Loving yourself becomes a task in itself, especially when you’re busy pouring out unconditional love as a single mom. You’re so caught up in making up for the absent figure in your children’s lives that dating hardly comes across your mind. You might think of it as a luxury or a far off dream, given your current schedules. But believe us, it gets better. You need to allow things to fall into place and once they do, it would all be worth the wait. When you do get ready to get back into the game, you’ll indulge into over- thinking and might end up developing a lot of questions and subsequent apprehension. How do you meet someone when you’re a single parent? Or just, how do you get back into dating as a single mom? Lucky for us, we could get in touch with some brilliant and enigmatic young single mothers who were kind enough to share their life experiences and their journeys with us.
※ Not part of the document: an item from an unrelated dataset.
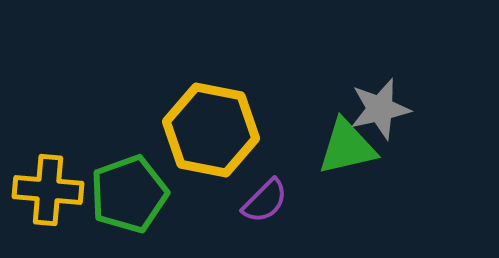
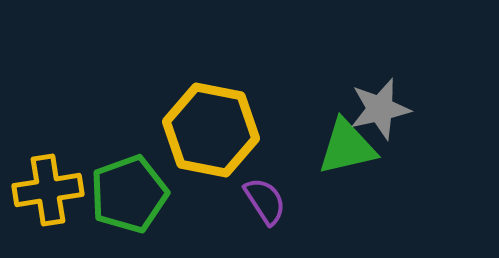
yellow cross: rotated 14 degrees counterclockwise
purple semicircle: rotated 78 degrees counterclockwise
After all, its the practicality of it that motivates you more than theory, isn’t it? Here’s a look at what Pooja Sharma, blogger and content consultant by profession and a single mother to a 12- year old has to share about rushing into anything after a divorce: “Process your own feelings first. A relationship in rebound mode will fall into the same pattern – whether it was co-dependent, abusive etc. Unless you break free of the pattern, you’ll fall for it again. Give yourself that buffer to recover and remember, getting over an old relationship is like grieving, it needs time.” So, make sure you’re over the loser who couldn’t appreciate your wonderful being once you’re ready to search for Mr. Right again. Now, let’s leave all the skepticism out the door as we attempt to answer all your questions about how to date as a single mom without help! We swear to be as honest and raw as we can be to help you choose the right direction. Dating as a single mom is possible and here’s how:
9 Tips When Dating As A Single Mom
Getting into dating again as a single mom can be tough. After all, you’re probably juggling between your work and childcare. Shaving your legs/ arms for a random guy at the cafe seems to be a lot, doesn’t it? You’re probably asking yourself if answering some strange guy’s first date questions is worth leaving your child at home. Well, if you never try, you’ll never know. Would you? But we get it – dating as a single mom isn’t a piece of cake. However, if you do decide to dip your toes back into the dating pool, we’ve put together a friendly guide you can keep handy. Dating as a single mom? We’re with you all the way.
1. Give yourself time
How to start dating as a single mom, you wonder? We swore to be honest, didn’t we? So, we advise you to take your time. Especially if you’re dating as a single mom after a divorce or a bad breakup, it’s okay not to rush into dating right away. A 2019 survey shows that many women were already thinking about dating fairly early into their divorce or separation, with 65% saying they started dating within the first year itself. While getting back in the dating pool is exciting, make sure you’re ready for it. Remember, there’s no rush. Make sure you’re not in your head about a fairy-tale romance that awaits you. Engage into some of your post-breakup healing and then consider getting back to dating. Even if you haven’t just come out of a breakup, but are struggling with the realities of dating as a single mom with a baby, it’s perfectly alright to figure out the other aspects of your life, before you jump right back in. Lawyer and single mom Laila Zafar agrees, saying, “We must be sufficiently healed from the traumas of our own past so we don’t repeat patterns and are able to attract better companionship. I do feel that staying single for a while after a divorce or breakup is not a bad idea – it gives one time to quieten the doubt in our own minds. “I know a single mom, who began dating even before her divorce came through and she was clearly not healed from the end of her marriage. Not surprisingly, all her entanglements were reflections of the unhealed bits of her broken past. I couldn’t understand why she kept doing this to herself but I always advise single moms to stay clear of self-damaging behavior that could turn into a toxic relationship,” Laila adds.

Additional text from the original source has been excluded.